In [1]:
import yaml
import time
from dataclasses import dataclass
from pathlib import Path
from typing import Iterable

import requests
from bs4 import BeautifulSoup, Tag

In [8]:
@dataclass
class QA:
    question: str
    answer: str
    
STORAGE_DIR = '/Users/jlinho/Desktop/scraping'    

In [27]:
class EuropcarScraper:
    def __init__(self, url='https://faq.europcar.com/', max_depth=3):
        self.qa = []
        EuropcarScraper._feed_qa_items(self.qa, url, max_depth)

    @staticmethod
    def _feed_qa_items(qas: list[QA], url: str, remaining_depth: int):
        print(f'Visiting {url} ...')
        if remaining_depth == 0:
            return

        page = requests.get(url)
        soup = BeautifulSoup(page.content, 'html.parser')

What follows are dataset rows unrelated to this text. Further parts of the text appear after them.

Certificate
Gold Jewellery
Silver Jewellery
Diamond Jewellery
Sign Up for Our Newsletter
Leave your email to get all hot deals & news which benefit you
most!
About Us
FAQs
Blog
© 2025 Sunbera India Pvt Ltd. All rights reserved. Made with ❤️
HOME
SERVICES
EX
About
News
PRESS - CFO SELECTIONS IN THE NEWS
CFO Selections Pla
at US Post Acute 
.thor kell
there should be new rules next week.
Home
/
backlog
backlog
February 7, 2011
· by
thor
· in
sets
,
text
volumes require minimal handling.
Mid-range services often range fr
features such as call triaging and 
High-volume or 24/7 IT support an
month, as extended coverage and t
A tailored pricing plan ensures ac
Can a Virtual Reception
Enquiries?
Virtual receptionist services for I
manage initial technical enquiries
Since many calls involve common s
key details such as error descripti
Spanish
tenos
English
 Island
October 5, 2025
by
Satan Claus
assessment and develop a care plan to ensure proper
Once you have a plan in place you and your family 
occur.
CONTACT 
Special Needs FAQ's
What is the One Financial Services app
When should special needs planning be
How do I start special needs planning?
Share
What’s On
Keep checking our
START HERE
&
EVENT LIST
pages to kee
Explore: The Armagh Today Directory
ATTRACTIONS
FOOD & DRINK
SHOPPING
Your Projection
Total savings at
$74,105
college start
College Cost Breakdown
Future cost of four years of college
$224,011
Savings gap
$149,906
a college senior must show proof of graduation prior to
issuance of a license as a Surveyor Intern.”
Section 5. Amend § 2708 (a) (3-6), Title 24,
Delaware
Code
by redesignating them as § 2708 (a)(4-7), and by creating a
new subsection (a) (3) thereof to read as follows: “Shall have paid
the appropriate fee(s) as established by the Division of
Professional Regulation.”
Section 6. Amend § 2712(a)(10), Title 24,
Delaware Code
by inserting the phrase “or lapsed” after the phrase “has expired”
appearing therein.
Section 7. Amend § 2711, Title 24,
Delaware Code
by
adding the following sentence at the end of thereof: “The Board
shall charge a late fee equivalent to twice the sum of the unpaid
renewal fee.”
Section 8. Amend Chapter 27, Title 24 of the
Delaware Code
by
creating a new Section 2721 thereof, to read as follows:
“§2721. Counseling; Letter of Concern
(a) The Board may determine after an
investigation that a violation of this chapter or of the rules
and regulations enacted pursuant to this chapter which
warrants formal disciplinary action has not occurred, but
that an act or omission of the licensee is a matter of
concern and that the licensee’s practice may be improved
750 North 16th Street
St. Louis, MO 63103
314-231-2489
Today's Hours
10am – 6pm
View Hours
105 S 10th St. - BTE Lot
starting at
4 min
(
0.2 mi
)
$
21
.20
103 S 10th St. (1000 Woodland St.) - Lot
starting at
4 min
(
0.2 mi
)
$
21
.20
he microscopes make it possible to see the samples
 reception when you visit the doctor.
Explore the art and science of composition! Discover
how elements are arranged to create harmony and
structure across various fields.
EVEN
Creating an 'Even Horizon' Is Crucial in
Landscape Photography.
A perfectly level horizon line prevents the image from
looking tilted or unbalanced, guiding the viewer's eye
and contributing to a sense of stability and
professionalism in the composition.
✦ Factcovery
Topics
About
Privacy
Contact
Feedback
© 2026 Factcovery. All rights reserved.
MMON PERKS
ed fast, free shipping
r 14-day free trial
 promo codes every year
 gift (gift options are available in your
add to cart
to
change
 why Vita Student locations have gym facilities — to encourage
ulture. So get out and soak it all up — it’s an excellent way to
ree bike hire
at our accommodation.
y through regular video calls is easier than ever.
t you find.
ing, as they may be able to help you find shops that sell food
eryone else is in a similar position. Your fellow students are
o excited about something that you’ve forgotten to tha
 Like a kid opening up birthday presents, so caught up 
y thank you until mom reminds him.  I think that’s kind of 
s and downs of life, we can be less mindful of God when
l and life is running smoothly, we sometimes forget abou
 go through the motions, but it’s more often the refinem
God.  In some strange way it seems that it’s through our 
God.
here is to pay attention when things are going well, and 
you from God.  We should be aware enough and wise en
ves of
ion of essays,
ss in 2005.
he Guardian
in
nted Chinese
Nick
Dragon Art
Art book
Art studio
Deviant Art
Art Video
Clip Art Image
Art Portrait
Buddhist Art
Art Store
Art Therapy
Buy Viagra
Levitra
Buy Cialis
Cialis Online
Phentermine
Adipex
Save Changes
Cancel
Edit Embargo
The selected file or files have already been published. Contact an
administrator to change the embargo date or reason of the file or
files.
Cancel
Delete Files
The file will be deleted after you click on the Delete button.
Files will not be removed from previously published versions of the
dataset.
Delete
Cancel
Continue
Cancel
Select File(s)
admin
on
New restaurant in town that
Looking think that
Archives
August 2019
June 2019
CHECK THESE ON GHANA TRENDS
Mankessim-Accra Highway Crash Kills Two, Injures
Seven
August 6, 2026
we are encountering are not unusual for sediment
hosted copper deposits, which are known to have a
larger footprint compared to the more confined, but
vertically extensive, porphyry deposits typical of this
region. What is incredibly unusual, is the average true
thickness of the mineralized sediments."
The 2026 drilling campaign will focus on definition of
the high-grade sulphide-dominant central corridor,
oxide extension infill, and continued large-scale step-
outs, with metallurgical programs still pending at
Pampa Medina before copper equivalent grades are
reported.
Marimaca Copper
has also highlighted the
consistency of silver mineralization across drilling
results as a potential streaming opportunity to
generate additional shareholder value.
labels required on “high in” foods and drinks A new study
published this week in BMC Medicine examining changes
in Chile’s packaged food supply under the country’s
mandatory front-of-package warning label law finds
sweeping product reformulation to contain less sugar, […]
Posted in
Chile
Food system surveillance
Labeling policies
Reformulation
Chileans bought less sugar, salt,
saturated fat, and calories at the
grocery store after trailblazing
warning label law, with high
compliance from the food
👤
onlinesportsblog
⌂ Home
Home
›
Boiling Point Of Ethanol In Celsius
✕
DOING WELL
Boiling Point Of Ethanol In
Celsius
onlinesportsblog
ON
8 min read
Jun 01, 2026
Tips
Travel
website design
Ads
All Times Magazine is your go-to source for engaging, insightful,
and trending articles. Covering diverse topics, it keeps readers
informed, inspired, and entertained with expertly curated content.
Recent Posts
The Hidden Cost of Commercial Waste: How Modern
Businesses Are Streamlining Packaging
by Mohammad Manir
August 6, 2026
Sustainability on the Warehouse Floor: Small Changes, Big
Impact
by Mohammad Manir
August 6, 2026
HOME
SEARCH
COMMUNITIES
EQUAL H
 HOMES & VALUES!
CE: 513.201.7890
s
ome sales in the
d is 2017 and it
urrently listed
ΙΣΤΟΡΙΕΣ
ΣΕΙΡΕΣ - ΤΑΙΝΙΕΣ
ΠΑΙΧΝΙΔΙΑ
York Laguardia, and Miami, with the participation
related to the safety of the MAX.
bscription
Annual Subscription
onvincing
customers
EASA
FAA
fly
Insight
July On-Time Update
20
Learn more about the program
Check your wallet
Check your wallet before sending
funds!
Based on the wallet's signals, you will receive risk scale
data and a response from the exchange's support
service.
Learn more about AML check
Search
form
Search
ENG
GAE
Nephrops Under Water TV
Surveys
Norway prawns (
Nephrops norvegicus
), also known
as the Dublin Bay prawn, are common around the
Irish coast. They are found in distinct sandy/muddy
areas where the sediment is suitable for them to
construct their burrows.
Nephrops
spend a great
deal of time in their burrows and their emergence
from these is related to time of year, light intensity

        for child_uri in EuropcarScraper._find_qa_page_links(soup):
            time.sleep(0.5)  # Pause avoiding to be rejected by website
            EuropcarScraper._feed_qa_items(qas, child_uri, remaining_depth - 1)

        qas.extend(EuropcarScraper._extract_qa(soup))

    @staticmethod
    def _find_qa_page_links(soup: BeautifulSoup) -> Iterable[str]:
        return list(EuropcarScraper._faq_big_icon_link(soup)) + list(EuropcarScraper._faq_big_simple_link(soup))

    @staticmethod
    def _extract_qa(soup: BeautifulSoup) -> Iterable[QA]:
        answer_divs = soup.find_all('div', class_='dydu_answer')
        for ans_div in answer_divs:
            if h2 := ans_div.find('h2'):
                question = h2.get_text(".", strip=True)
                if div_ans := ans_div.find('div', itemprop='acceptedAnswer'):
                    answer = ".".join([p.get_text(".", strip=True) for p in div_ans.find_all('p')])
                    yield QA(question, answer)

    @staticmethod
    def _faq_big_icon_link(soup: BeautifulSoup) -> Iterable[str]:
        for div in soup.find_all('div', {'class': 'dydu_thematic-icon'}):
            if par := div.parent:
                if par.name == 'a':
                    yield par['href']

    @staticmethod
    def _faq_big_simple_link(soup: BeautifulSoup) -> Iterable[str]:
        for li in soup.find_all('li', {'class': 'dydu_knowledge'}):
            if a := li.a:
                yield a['href']

In [15]:

class FedoraScraper:
    def __init__(self, url='https://fedoraproject.org/wiki/FAQ#Getting_Started'):
        self.qa: list[QA] = []
        FedoraScraper._feed_qa_items(self.qa, url)

    @staticmethod
    def _feed_qa_items(qas: list[QA], url: str):
        print(f'Visiting {url} ...')

        page = requests.get(url)
        soup = BeautifulSoup(page.content, 'html.parser')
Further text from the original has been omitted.